■ **Recorded data**:

=== Begin Enclosure ===

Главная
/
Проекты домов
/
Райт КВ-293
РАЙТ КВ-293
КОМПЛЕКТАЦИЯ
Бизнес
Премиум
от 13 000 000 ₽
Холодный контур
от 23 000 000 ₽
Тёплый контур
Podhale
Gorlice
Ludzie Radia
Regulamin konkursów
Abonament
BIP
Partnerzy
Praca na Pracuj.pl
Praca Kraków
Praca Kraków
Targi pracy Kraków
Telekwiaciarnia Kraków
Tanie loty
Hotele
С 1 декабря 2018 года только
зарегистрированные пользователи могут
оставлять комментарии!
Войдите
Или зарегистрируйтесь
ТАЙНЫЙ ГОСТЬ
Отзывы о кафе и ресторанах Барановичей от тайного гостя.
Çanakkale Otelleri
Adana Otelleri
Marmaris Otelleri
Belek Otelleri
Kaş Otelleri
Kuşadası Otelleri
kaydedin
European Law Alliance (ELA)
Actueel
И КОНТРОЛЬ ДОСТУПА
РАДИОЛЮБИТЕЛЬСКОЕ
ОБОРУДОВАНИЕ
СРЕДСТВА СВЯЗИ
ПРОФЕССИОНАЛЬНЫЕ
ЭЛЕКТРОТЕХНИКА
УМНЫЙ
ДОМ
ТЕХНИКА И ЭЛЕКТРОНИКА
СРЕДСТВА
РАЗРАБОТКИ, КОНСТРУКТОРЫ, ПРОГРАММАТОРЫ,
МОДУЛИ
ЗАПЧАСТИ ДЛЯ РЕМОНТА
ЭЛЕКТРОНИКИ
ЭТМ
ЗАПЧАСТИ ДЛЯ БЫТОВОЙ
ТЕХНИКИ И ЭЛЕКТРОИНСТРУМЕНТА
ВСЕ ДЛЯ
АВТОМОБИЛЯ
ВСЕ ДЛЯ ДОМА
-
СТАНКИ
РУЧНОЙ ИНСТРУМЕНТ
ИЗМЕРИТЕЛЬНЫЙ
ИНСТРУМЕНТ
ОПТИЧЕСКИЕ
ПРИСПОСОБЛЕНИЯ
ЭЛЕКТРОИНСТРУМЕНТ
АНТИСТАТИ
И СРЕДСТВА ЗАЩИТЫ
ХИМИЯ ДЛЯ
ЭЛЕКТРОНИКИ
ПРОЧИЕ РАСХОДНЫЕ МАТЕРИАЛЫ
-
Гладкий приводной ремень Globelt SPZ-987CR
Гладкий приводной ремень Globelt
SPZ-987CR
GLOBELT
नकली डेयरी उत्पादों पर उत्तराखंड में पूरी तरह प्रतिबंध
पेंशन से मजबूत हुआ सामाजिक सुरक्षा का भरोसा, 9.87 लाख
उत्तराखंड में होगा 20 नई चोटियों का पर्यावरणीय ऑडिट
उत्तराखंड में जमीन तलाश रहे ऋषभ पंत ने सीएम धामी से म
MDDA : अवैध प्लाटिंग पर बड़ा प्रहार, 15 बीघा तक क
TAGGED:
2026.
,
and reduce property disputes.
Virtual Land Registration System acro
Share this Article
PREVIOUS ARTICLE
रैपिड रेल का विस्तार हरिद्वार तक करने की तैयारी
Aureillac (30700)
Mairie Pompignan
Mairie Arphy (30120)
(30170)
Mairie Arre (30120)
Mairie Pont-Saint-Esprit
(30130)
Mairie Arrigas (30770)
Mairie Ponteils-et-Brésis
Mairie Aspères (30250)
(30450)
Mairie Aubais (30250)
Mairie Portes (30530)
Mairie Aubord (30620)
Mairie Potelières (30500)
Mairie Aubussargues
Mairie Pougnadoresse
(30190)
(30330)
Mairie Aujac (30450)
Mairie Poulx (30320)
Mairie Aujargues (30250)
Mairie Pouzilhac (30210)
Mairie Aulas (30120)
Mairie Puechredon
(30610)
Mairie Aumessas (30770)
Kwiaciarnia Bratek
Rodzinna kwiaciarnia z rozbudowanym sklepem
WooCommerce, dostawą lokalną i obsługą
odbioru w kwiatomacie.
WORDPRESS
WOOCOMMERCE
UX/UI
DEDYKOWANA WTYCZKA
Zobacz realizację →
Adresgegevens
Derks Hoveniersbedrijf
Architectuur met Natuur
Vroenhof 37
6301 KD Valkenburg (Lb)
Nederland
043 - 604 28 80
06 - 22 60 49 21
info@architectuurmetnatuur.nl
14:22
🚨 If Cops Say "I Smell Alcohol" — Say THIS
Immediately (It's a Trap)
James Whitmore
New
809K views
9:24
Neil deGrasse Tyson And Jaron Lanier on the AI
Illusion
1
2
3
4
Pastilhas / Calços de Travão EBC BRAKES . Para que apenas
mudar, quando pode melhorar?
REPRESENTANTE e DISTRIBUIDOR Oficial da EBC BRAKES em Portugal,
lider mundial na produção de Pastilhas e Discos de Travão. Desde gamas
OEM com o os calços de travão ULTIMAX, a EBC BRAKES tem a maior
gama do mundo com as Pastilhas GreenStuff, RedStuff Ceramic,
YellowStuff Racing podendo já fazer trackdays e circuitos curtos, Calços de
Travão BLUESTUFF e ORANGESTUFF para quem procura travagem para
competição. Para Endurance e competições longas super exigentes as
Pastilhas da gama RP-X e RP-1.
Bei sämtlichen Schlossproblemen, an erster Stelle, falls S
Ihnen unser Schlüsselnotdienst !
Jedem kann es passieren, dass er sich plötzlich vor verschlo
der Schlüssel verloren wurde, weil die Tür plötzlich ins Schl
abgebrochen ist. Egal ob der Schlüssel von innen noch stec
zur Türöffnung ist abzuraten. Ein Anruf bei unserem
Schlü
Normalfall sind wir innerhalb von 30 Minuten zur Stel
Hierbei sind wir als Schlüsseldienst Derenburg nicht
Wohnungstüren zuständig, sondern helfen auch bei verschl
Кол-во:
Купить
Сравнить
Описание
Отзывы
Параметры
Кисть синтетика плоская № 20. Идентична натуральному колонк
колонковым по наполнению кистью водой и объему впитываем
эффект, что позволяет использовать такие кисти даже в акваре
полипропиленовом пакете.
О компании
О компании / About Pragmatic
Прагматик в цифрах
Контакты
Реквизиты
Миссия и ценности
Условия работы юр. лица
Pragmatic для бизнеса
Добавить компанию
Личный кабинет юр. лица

=== End Enclosure ===

■ **Work required**:
Output all records exactly, with nothing added or dropped.

■ **Response box**:
Главная
/
Проекты домов
/
Райт КВ-293
РАЙТ КВ-293
КОМПЛЕКТАЦИЯ
Бизнес
Премиум
от 13 000 000 ₽
Холодный контур
от 23 000 000 ₽
Тёплый контур
Podhale
Gorlice
Ludzie Radia
Regulamin konkursów
Abonament
BIP
Partnerzy
Praca na Pracuj.pl
Praca Kraków
Praca Kraków
Targi pracy Kraków
Telekwiaciarnia Kraków
Tanie loty
Hotele
С 1 декабря 2018 года только
зарегистрированные пользователи могут
оставлять комментарии!
Войдите
Или зарегистрируйтесь
ТАЙНЫЙ ГОСТЬ
Отзывы о кафе и ресторанах Барановичей от тайного гостя.
Çanakkale Otelleri
Adana Otelleri
Marmaris Otelleri
Belek Otelleri
Kaş Otelleri
Kuşadası Otelleri
kaydedin
European Law Alliance (ELA)
Actueel
И КОНТРОЛЬ ДОСТУПА
РАДИОЛЮБИТЕЛЬСКОЕ
ОБОРУДОВАНИЕ
СРЕДСТВА СВЯЗИ
ПРОФЕССИОНАЛЬНЫЕ
ЭЛЕКТРОТЕХНИКА
УМНЫЙ
ДОМ
ТЕХНИКА И ЭЛЕКТРОНИКА
СРЕДСТВА
РАЗРАБОТКИ, КОНСТРУКТОРЫ, ПРОГРАММАТОРЫ,
МОДУЛИ
ЗАПЧАСТИ ДЛЯ РЕМОНТА
ЭЛЕКТРОНИКИ
ЭТМ
ЗАПЧАСТИ ДЛЯ БЫТОВОЙ
ТЕХНИКИ И ЭЛЕКТРОИНСТРУМЕНТА
ВСЕ ДЛЯ
АВТОМОБИЛЯ
ВСЕ ДЛЯ ДОМА
-
СТАНКИ
РУЧНОЙ ИНСТРУМЕНТ
ИЗМЕРИТЕЛЬНЫЙ
ИНСТРУМЕНТ
ОПТИЧЕСКИЕ
ПРИСПОСОБЛЕНИЯ
ЭЛЕКТРОИНСТРУМЕНТ
АНТИСТАТИ
И СРЕДСТВА ЗАЩИТЫ
ХИМИЯ ДЛЯ
ЭЛЕКТРОНИКИ
ПРОЧИЕ РАСХОДНЫЕ МАТЕРИАЛЫ
-
Гладкий приводной ремень Globelt SPZ-987CR
Гладкий приводной ремень Globelt
SPZ-987CR
GLOBELT
नकली डेयरी उत्पादों पर उत्तराखंड में पूरी तरह प्रतिबंध
पेंशन से मजबूत हुआ सामाजिक सुरक्षा का भरोसा, 9.87 लाख
उत्तराखंड में होगा 20 नई चोटियों का पर्यावरणीय ऑडिट
उत्तराखंड में जमीन तलाश रहे ऋषभ पंत ने सीएम धामी से म
MDDA : अवैध प्लाटिंग पर बड़ा प्रहार, 15 बीघा तक क
TAGGED:
2026.
,
and reduce property disputes.
Virtual Land Registration System acro
Share this Article
PREVIOUS ARTICLE
रैपिड रेल का विस्तार हरिद्वार तक करने की तैयारी
Aureillac (30700)
Mairie Pompignan
Mairie Arphy (30120)
(30170)
Mairie Arre (30120)
Mairie Pont-Saint-Esprit
(30130)
Mairie Arrigas (30770)
Mairie Ponteils-et-Brésis
Mairie Aspères (30250)
(30450)
Mairie Aubais (30250)
Mairie Portes (30530)
Mairie Aubord (30620)
Mairie Potelières (30500)
Mairie Aubussargues
Mairie Pougnadoresse
(30190)
(30330)
Mairie Aujac (30450)
Mairie Poulx (30320)
Mairie Aujargues (30250)
Mairie Pouzilhac (30210)
Mairie Aulas (30120)
Mairie Puechredon
(30610)
Mairie Aumessas (30770)
Kwiaciarnia Bratek
Rodzinna kwiaciarnia z rozbudowanym sklepem
WooCommerce, dostawą lokalną i obsługą
odbioru w kwiatomacie.
WORDPRESS
WOOCOMMERCE
UX/UI
DEDYKOWANA WTYCZKA
Zobacz realizację →
Adresgegevens
Derks Hoveniersbedrijf
Architectuur met Natuur
Vroenhof 37
6301 KD Valkenburg (Lb)
Nederland
043 - 604 28 80
06 - 22 60 49 21
info@architectuurmetnatuur.nl
14:22
🚨 If Cops Say "I Smell Alcohol" — Say THIS
Immediately (It's a Trap)
James Whitmore
New
809K views
9:24
Neil deGrasse Tyson And Jaron Lanier on the AI
Illusion
1
2
3
4
Pastilhas / Calços de Travão EBC BRAKES . Para que apenas
mudar, quando pode melhorar?
REPRESENTANTE e DISTRIBUIDOR Oficial da EBC BRAKES em Portugal,
lider mundial na produção de Pastilhas e Discos de Travão. Desde gamas
OEM com o os calços de travão ULTIMAX, a EBC BRAKES tem a maior
gama do mundo com as Pastilhas GreenStuff, RedStuff Ceramic,
YellowStuff Racing podendo já fazer trackdays e circuitos curtos, Calços de
Travão BLUESTUFF e ORANGESTUFF para quem procura travagem para
competição. Para Endurance e competições longas super exigentes as
Pastilhas da gama RP-X e RP-1.
Bei sämtlichen Schlossproblemen, an erster Stelle, falls S
Ihnen unser Schlüsselnotdienst !
Jedem kann es passieren, dass er sich plötzlich vor verschlo
der Schlüssel verloren wurde, weil die Tür plötzlich ins Schl
abgebrochen ist. Egal ob der Schlüssel von innen noch stec
zur Türöffnung ist abzuraten. Ein Anruf bei unserem
Schlü
Normalfall sind wir innerhalb von 30 Minuten zur Stel
Hierbei sind wir als Schlüsseldienst Derenburg nicht
Wohnungstüren zuständig, sondern helfen auch bei verschl
Кол-во:
Купить
Сравнить
Описание
Отзывы
Параметры
Кисть синтетика плоская № 20. Идентична натуральному колонк
колонковым по наполнению кистью водой и объему впитываем
эффект, что позволяет использовать такие кисти даже в акваре
полипропиленовом пакете.
О компании
О компании / About Pragmatic
Прагматик в цифрах
Контакты
Реквизиты
Миссия и ценности
Условия работы юр. лица
Pragmatic для бизнеса
Добавить компанию
Личный кабинет юр. лица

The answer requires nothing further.